🤖 AI Summary
To address the limited performance of large language models (LLMs) on multi-hop question answering—tasks demanding tight coupling between reasoning and retrieval—this paper proposes a three-stage dynamic collaborative prompting strategy: (1) decomposing the question, (2) dynamically retrieving and constructing a fact database grounded in intermediate reasoning outputs, and (3) synthesizing the final answer. Its core innovation lies in modeling reasoning as “taking notes for one’s future self,” enabling closed-loop interaction between retrieval and reasoning. The method integrates chain-of-thought (CoT), retrieval-augmented generation (RAG), and the ReAct framework to support end-to-end multi-step inference.

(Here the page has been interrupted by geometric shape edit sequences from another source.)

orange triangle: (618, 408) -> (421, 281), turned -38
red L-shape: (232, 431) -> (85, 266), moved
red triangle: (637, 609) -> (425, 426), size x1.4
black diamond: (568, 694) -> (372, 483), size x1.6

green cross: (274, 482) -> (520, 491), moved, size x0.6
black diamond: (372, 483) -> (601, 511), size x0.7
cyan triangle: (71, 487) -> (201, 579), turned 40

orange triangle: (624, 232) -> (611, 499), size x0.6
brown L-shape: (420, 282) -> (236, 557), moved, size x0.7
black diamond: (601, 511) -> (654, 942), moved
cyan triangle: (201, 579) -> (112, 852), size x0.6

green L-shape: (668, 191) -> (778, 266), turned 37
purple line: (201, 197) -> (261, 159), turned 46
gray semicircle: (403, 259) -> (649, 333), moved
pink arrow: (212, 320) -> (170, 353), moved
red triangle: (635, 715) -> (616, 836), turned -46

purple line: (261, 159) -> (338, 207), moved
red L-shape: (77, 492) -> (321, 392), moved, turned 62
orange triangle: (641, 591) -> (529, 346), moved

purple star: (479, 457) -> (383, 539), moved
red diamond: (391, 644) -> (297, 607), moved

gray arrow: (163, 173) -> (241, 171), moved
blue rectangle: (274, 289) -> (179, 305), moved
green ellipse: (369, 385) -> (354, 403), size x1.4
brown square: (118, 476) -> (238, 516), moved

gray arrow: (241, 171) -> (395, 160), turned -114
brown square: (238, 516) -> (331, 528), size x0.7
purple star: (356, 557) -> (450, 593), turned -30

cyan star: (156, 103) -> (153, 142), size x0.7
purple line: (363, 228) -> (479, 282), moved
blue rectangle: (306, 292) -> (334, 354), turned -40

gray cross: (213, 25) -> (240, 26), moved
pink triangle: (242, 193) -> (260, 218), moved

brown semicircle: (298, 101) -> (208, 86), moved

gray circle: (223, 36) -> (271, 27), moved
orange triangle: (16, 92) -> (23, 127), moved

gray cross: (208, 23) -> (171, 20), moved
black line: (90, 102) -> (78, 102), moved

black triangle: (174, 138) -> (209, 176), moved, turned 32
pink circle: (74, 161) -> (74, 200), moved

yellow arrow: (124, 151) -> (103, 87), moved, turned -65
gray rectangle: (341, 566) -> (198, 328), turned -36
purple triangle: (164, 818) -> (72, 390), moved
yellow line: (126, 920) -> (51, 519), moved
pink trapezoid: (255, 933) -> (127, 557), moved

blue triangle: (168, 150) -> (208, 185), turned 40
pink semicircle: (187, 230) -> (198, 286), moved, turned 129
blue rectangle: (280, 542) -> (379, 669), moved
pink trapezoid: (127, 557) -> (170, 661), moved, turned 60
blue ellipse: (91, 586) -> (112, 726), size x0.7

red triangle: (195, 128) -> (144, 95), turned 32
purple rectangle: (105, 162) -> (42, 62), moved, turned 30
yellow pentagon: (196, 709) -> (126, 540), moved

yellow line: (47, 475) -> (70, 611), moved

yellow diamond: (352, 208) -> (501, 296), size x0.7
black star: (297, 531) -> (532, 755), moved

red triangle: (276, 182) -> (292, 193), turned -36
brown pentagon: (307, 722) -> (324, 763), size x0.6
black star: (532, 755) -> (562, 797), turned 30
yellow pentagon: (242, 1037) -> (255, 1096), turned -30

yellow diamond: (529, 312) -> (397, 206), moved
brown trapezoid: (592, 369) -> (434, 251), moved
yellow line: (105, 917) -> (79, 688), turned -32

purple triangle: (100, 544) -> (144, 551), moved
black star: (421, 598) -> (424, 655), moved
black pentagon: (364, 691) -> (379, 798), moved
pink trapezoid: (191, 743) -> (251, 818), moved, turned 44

Experiments demonstrate substantial gains: a 100% improvement in CoT accuracy on PhantomWiki; a 20.1-point F1-score gain over CoT-RAG on 2WikiMultiHopQA; and a 3.2-point F1 advantage over ReAct on MuSiQue—significantly outperforming IRCoT and other baselines.
📝 Abstract
Large language models (LLMs) excel at reasoning-only tasks, but struggle when reasoning must be tightly coupled with retrieval, as in multi-hop question answering. To overcome these limitations, we introduce a prompting strategy that first decomposes a complex question into smaller steps, then dynamically constructs a database of facts using LLMs, and finally pieces these facts together to solve the question. We show how this three-stage strategy, which we call Memento, can boost the performance of existing prompting strategies across diverse settings. On the 9-step PhantomWiki benchmark, Memento doubles the performance of chain-of-thought (CoT) when all information is provided in context. On the open-domain version of 2WikiMultiHopQA, CoT-RAG with Memento improves over vanilla CoT-RAG by more than 20 F1 percentage points and over the multi-hop RAG baseline, IRCoT, by more than 13 F1 percentage points. On the challenging MuSiQue dataset, Memento improves ReAct by more than 3 F1 percentage points, demonstrating its utility in agentic settings.